On a seasonably cool evening in mid-October, I decided to walk through Lincoln Center Plaza on my way home, gazing up at the Metropolitan Opera in front of me, with David Geffen Hall to my right – towering symbols of the pinnacle of achievement in classical music. And yet, as a fervent participant in this world, I can't help but wonder how many barriers to the art form are we willing to put up for the sake of so-called preservation. And at what cost are we mindlessly asking the same individuals to pay for this wall? Who are we keeping out?

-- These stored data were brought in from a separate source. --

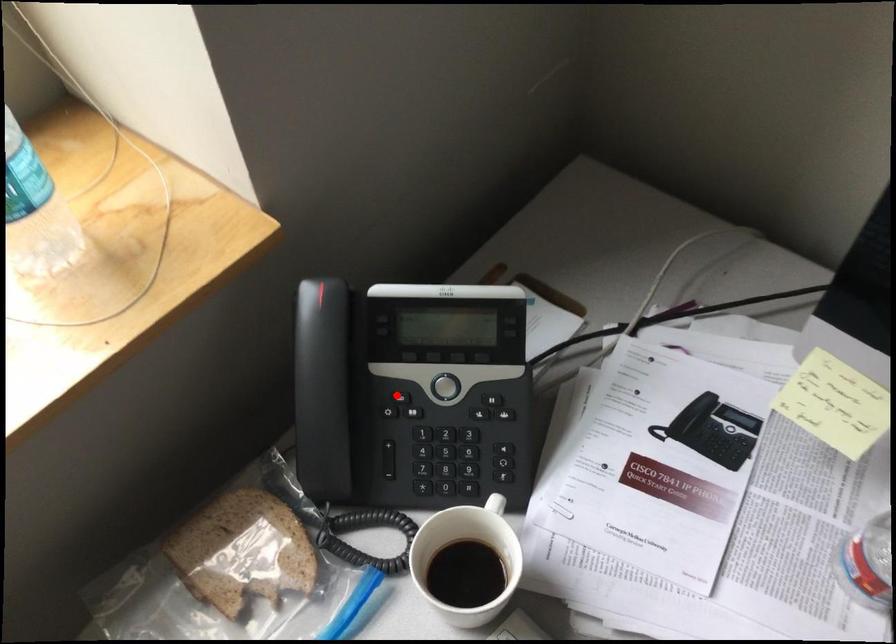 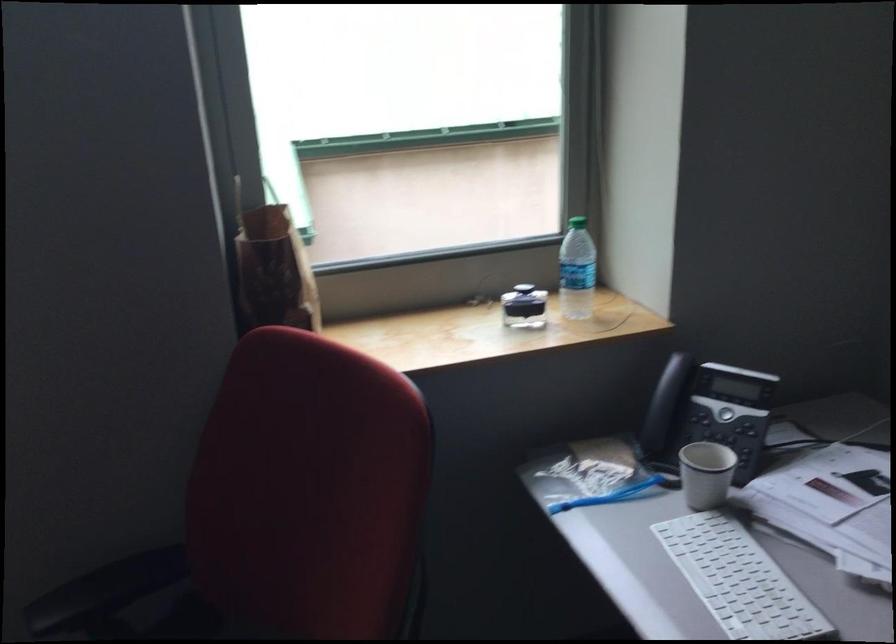 Locate, in the second image, the point that corresponds to the highlighted location in the first image.

(707, 413) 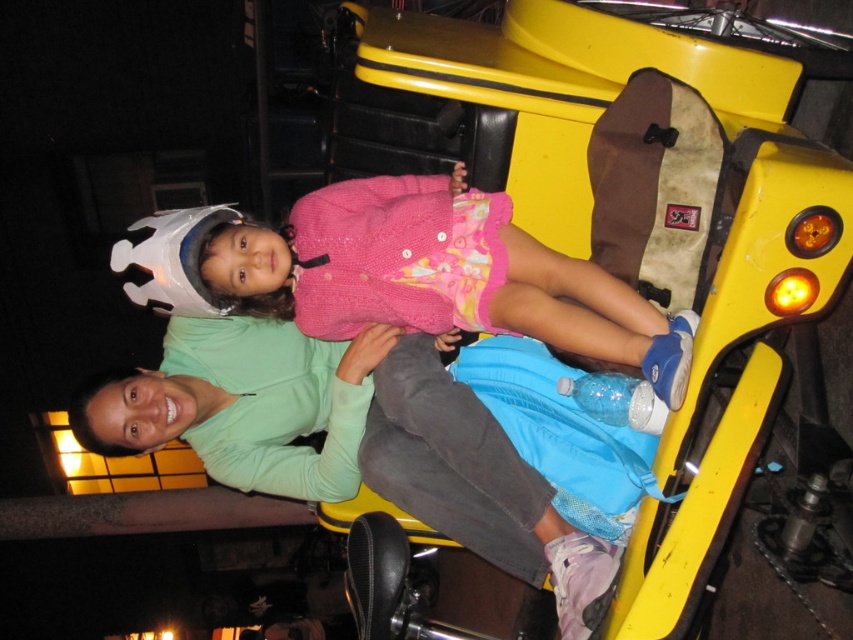 Question: Among these points, which one is nearest to the camera?

Choices:
 (A) (509, 250)
 (B) (277, 400)

Answer: (A)

Question: Observing the image, what is the correct spatial positioning of green matte jacket at center in reference to pink knitted sweater at center?

Choices:
 (A) left
 (B) right

Answer: (A)

Question: Considering the relative positions of green matte jacket at center and pink knitted sweater at center in the image provided, where is green matte jacket at center located with respect to pink knitted sweater at center?

Choices:
 (A) below
 (B) above

Answer: (A)

Question: Which of the following is the farthest from the observer?

Choices:
 (A) green matte jacket at center
 (B) pink knitted sweater at center

Answer: (A)

Question: Which of the following is the farthest from the observer?

Choices:
 (A) pink knitted sweater at center
 (B) green matte jacket at center

Answer: (B)

Question: In this image, where is green matte jacket at center located relative to pink knitted sweater at center?

Choices:
 (A) above
 (B) below

Answer: (B) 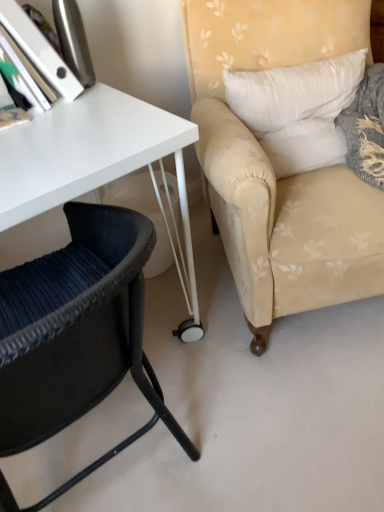 Question: Is black woven chair at lower left, arranged as the 2th chair when viewed from the right, thinner than white fabric pillow at upper right?

Choices:
 (A) no
 (B) yes

Answer: (A)

Question: Does black woven chair at lower left, which ranks as the 1th chair in left-to-right order, have a smaller size compared to white fabric pillow at upper right?

Choices:
 (A) no
 (B) yes

Answer: (A)

Question: Could you tell me if black woven chair at lower left, arranged as the 2th chair when viewed from the right, is turned towards white fabric pillow at upper right?

Choices:
 (A) yes
 (B) no

Answer: (B)

Question: From the image's perspective, does black woven chair at lower left, arranged as the 2th chair when viewed from the right, appear higher than white fabric pillow at upper right?

Choices:
 (A) no
 (B) yes

Answer: (A)

Question: From a real-world perspective, is black woven chair at lower left, which ranks as the 1th chair in left-to-right order, under white fabric pillow at upper right?

Choices:
 (A) yes
 (B) no

Answer: (A)

Question: Is black woven chair at lower left, arranged as the 2th chair when viewed from the right, completely or partially outside of white fabric pillow at upper right?

Choices:
 (A) no
 (B) yes

Answer: (B)

Question: Is beige floral fabric armchair at right, which is the second chair in left-to-right order, thinner than white fabric pillow at upper right?

Choices:
 (A) yes
 (B) no

Answer: (B)

Question: Considering the relative sizes of beige floral fabric armchair at right, which is counted as the 1th chair, starting from the right, and white fabric pillow at upper right in the image provided, is beige floral fabric armchair at right, which is counted as the 1th chair, starting from the right, shorter than white fabric pillow at upper right?

Choices:
 (A) no
 (B) yes

Answer: (A)

Question: Does beige floral fabric armchair at right, which is counted as the 1th chair, starting from the right, come in front of white fabric pillow at upper right?

Choices:
 (A) yes
 (B) no

Answer: (A)

Question: Is beige floral fabric armchair at right, which is counted as the 1th chair, starting from the right, next to white fabric pillow at upper right and touching it?

Choices:
 (A) yes
 (B) no

Answer: (B)

Question: Is white fabric pillow at upper right located within beige floral fabric armchair at right, which is the second chair in left-to-right order?

Choices:
 (A) no
 (B) yes

Answer: (B)

Question: Considering the relative sizes of beige floral fabric armchair at right, which is counted as the 1th chair, starting from the right, and white fabric pillow at upper right in the image provided, is beige floral fabric armchair at right, which is counted as the 1th chair, starting from the right, smaller than white fabric pillow at upper right?

Choices:
 (A) no
 (B) yes

Answer: (A)

Question: Is black woven chair at lower left, arranged as the 2th chair when viewed from the right, taller than beige floral fabric armchair at right, which is counted as the 1th chair, starting from the right?

Choices:
 (A) no
 (B) yes

Answer: (A) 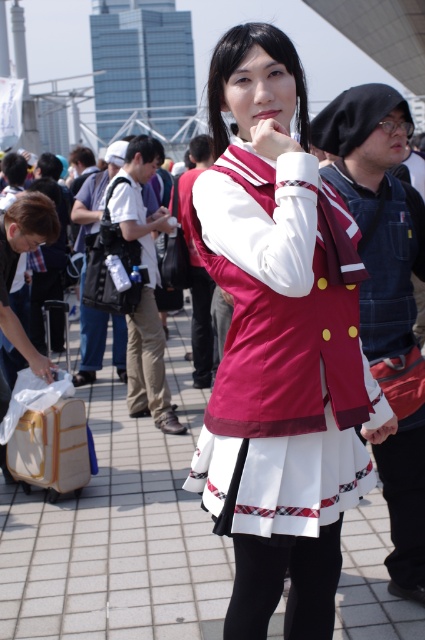 Question: Among these points, which one is farthest from the camera?

Choices:
 (A) (297, 586)
 (B) (288, 330)
 (C) (70, 404)

Answer: (C)

Question: Which object is closer to the camera taking this photo?

Choices:
 (A) wooden suitcase at lower left
 (B) matte red vest at center
 (C) white fabric skirt at center

Answer: (B)

Question: Does white fabric skirt at center have a lesser width compared to wooden suitcase at lower left?

Choices:
 (A) yes
 (B) no

Answer: (A)

Question: Estimate the real-world distances between objects in this image. Which object is closer to the wooden suitcase at lower left?

Choices:
 (A) white fabric skirt at center
 (B) matte red vest at center

Answer: (A)

Question: Can you confirm if matte red vest at center is thinner than wooden suitcase at lower left?

Choices:
 (A) yes
 (B) no

Answer: (B)

Question: Can you confirm if matte red vest at center is smaller than wooden suitcase at lower left?

Choices:
 (A) yes
 (B) no

Answer: (B)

As a kid, my engagement with music was rich and varied: Hanon etudes, Sunday mornings at church, the Rhythm Revue radio show that played afterwards in the car on our way home. I also had a curious semi-imaginary life in which I would learn Broadway tunes, and teach them to "my students" (or my half-willing younger sibling). Nevertheless, what connected all of these ostensibly disparate moments was that music always had a function - it would accompany or express some real (or seemingly real) life experience. For me, music has always required multiple points of entry. Only with unrestricted access to it did music seem to thrive at its fullest potential.
I was recently asked to join the board of a small but well-established music society. And as I contemplated my decision, it occurred to me that this might be a unique opportunity to test out some of my ideas as they relate to how we experience classical music, because the numbers tell us that there needs to be such a change. If we have to keep asking ourselves the question “Is classical music relevant,” then I think we already know the answer. Diversity in programming and presenting are essential places to start, but what if that’s not enough? Part of the solution must also include the professional mingling with those in power, those who approve the budgets and decide how funds are being allocated for certain projects, because I need to be reassured that the voices of the people are being heard, sung to, and reflected in the art form that I hold dearest to my heart. And I'm at the point where I'm willing to sacrifice just about anything to make sure that happens. Classical music isn't dead, but it's dangerously close to losing its relevance among its most passionate practitioners and listeners.
So, performers, keep demanding new spaces; teachers, keep challenging your students to stretch their imaginations, to seek music that speaks to them and resonates with their hearts and of those around them; and administrators, make room for us at the table, because we have a lot to bring, and the revolution is just getting started.